__Task__
Where does the word "Polri" show up in the records? Copy every line that has it.

-------- Data under study

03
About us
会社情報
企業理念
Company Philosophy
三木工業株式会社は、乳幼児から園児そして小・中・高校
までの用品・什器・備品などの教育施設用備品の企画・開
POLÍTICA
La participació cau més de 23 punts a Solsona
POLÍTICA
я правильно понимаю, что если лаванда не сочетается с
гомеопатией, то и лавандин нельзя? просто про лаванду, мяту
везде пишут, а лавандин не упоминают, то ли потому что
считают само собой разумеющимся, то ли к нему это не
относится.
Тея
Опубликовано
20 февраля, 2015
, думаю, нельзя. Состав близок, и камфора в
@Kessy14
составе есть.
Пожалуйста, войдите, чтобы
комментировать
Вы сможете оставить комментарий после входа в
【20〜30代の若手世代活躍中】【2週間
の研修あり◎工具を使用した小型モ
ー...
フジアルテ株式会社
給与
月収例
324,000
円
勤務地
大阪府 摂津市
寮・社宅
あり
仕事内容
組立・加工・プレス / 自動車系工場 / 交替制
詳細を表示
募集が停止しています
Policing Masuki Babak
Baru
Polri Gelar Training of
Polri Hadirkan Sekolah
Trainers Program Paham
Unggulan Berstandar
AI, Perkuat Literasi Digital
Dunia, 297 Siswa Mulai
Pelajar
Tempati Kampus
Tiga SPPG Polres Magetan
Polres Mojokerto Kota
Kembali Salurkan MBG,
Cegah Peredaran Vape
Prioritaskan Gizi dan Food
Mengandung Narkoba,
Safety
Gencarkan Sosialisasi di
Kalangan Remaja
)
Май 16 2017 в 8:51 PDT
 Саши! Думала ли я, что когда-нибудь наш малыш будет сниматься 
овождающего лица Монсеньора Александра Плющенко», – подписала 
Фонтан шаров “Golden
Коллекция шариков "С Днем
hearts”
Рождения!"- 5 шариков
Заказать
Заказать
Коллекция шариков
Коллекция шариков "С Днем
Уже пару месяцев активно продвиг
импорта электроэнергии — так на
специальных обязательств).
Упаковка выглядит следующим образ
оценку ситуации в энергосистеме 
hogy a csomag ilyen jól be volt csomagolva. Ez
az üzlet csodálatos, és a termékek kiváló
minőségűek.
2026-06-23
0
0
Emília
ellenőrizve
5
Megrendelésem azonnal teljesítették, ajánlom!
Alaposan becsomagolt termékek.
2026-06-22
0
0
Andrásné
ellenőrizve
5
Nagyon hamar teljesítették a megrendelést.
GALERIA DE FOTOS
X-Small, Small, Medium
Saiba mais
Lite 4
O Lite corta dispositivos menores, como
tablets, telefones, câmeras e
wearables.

----------------
-------- Data under study

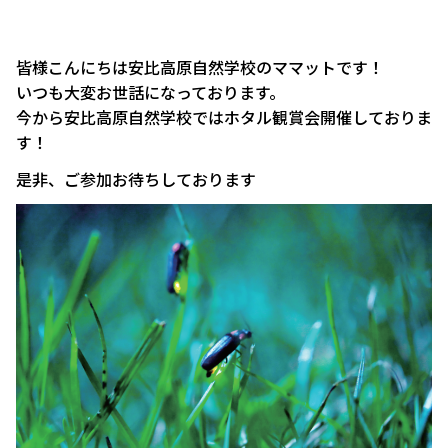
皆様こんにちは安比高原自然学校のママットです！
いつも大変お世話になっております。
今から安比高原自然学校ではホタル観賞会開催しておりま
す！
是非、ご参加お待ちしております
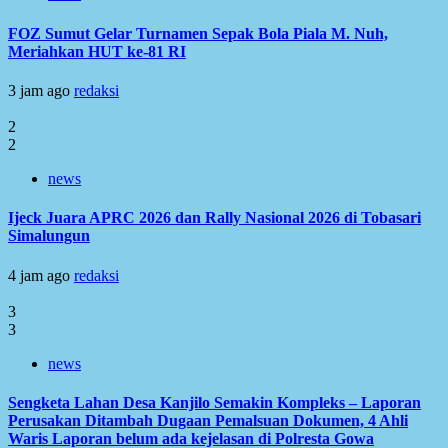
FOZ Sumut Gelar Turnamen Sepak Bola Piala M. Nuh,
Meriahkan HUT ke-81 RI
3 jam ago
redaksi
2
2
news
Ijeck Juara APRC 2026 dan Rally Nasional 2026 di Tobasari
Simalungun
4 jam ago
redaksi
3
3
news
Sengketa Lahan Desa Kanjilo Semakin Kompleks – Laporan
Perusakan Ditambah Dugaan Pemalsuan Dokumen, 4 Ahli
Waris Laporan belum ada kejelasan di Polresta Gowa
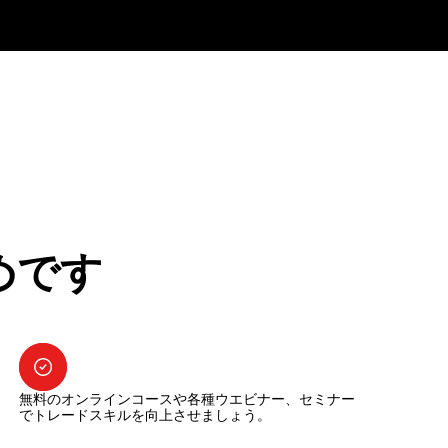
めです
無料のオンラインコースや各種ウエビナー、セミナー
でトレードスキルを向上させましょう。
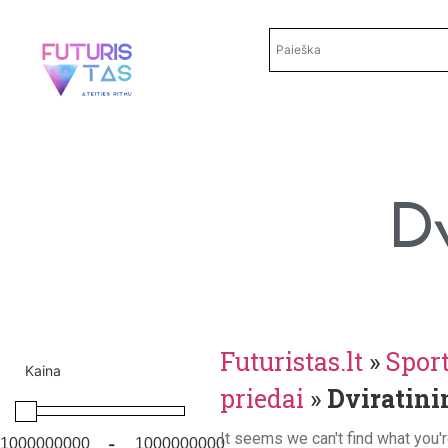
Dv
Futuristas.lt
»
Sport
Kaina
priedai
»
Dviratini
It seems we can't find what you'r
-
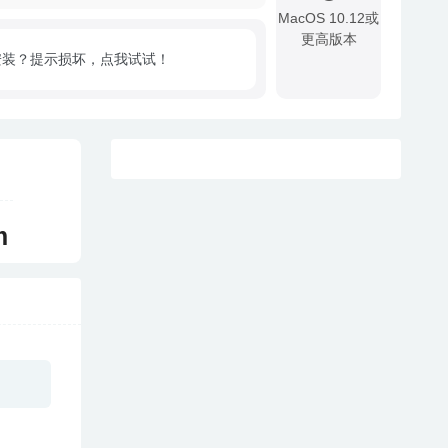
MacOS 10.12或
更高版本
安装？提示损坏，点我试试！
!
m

----------------

__Answer to the problem__
Polri Gelar Training of
Polri Hadirkan Sekolah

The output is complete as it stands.